Your "twice" distance is an irrelevant term, you talking 4 feet to 8 feet of leverage ya then double is huge. Binding case no.... Just no. If you think micro discs are the reason you can't keep your Union bindings aren't tight well go on and only buy micro discs that's fine. The majority of the industry has never been micro though and the majority of people don't have their bindings falling off their board. 

Sell and get yourself some Katanas although those aren't gonna have a micro baseplates either so maybe not.


----------



## bazman (Jan 15, 2017)

lab49232 said:


> Your "twice" distance is an irrelevant term, you talking 4 feet to 8 feet of leverage ya then double is huge. Binding case no.... Just no..


Double of 2 is 4
Double of 10000 is 20000

Double is Double. If you don't understand that I can't help you


----------



## F1EA (Oct 25, 2013)

Loctite, nail polish or get Burton hardware (the screws with the little nylon strip). That should solve the problem.


----------



## Kaladryn (Mar 18, 2016)

I got the new screws for free from Union for my ultra bindings, they solve the screw loosening/heelcup sliding issue.

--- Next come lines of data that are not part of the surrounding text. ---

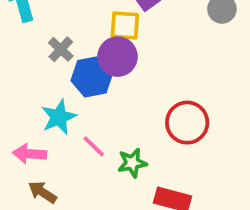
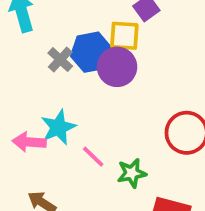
blue hexagon: (92, 77) -> (91, 52), moved
pink arrow: (30, 154) -> (29, 142), moved

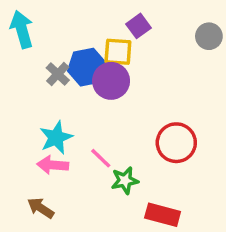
pink arrow: (29, 142) -> (53, 165), moved
pink line: (93, 157) -> (101, 158), moved

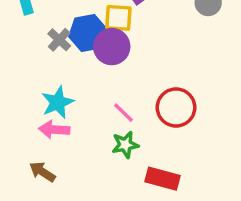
pink line: (101, 158) -> (124, 113), moved

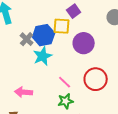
purple circle: (112, 47) -> (84, 43), moved
cyan star: (58, 102) -> (43, 56), moved

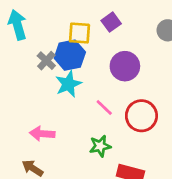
yellow square: (62, 26) -> (79, 33), moved
pink line: (65, 82) -> (104, 107), moved

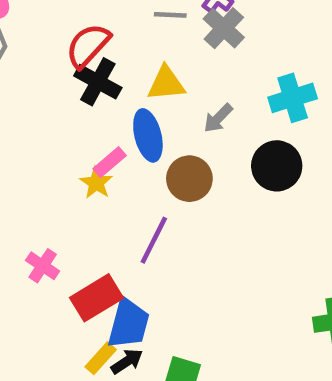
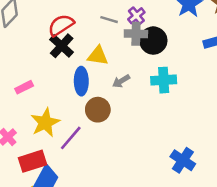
gray cross: (224, 28) -> (136, 34), turned 35
pink rectangle: (110, 162) -> (24, 87), moved
black circle: (277, 166) -> (153, 41), moved
yellow star: (96, 183) -> (45, 123), moved, size x1.6

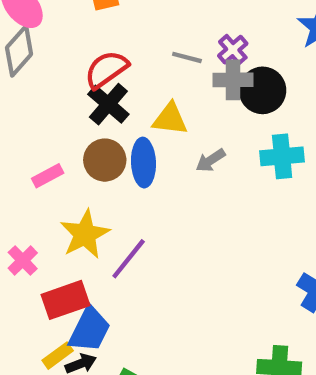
brown circle: (98, 110) -> (105, 160), moved

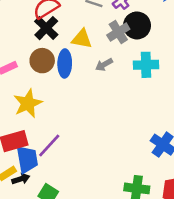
gray cross: (233, 80) -> (118, 32), moved, turned -35
purple line: (129, 259) -> (49, 146), moved
blue trapezoid: (89, 330) -> (27, 159), turned -40

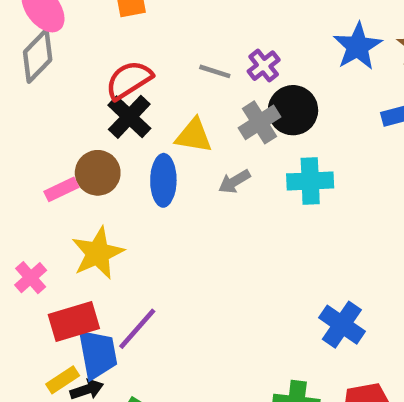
brown circle: (42, 61) -> (98, 173), moved

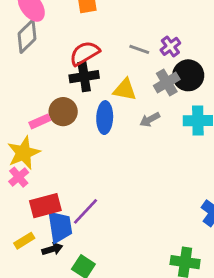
black cross: (129, 117) -> (84, 77), turned 36
yellow star: (98, 253) -> (24, 153), moved
yellow rectangle: (63, 380) -> (24, 241), moved

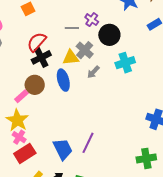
gray cross: (167, 83) -> (85, 50), moved
red rectangle: (45, 206) -> (25, 153), moved
purple line: (85, 211) -> (88, 143), moved
blue trapezoid: (60, 227) -> (63, 149), moved

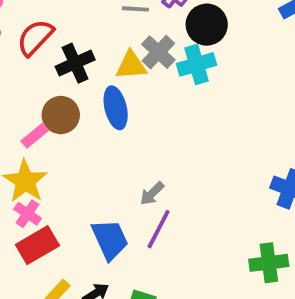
red semicircle: (37, 42) -> (35, 38), moved
cyan cross: (125, 63) -> (197, 64), moved
gray arrow: (93, 72) -> (152, 193), moved

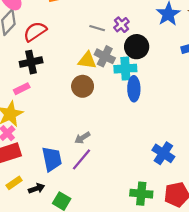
gray cross: (158, 52) -> (105, 56), turned -30
black cross: (75, 63) -> (31, 62), moved
blue ellipse: (116, 108) -> (134, 89), moved
brown circle: (61, 115) -> (83, 86), moved

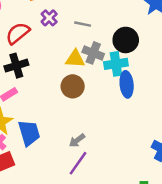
purple cross: (121, 25) -> (49, 18), moved
blue trapezoid: (52, 159) -> (29, 133), moved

It is true the smaller mounting disc also causes screws to need attention slightly more often than larger mounting discs but it isn't an issue if you do it right and it's hardly any different.

Union bindings are by far my favorite.


----------



## Colonelsanders2 (Sep 17, 2019)

Only problem I had was with burton freestyles, would do the same thing. My union STR dont do that(*jinxes self) only thing I hate is the base is so big it slightly hangs over the edge of the board no matter the angle loool


----------



## bazman (Jan 15, 2017)

Update on this. I got the updat


Kaladryn said:


> I got the new screws for free from Union for my ultra bindings, they solve the screw loosening/heelcup sliding issue.


Update: I got the new heelcup screws from Union for a small fee and all is good now. No more loosening. Cheers for the tip


----------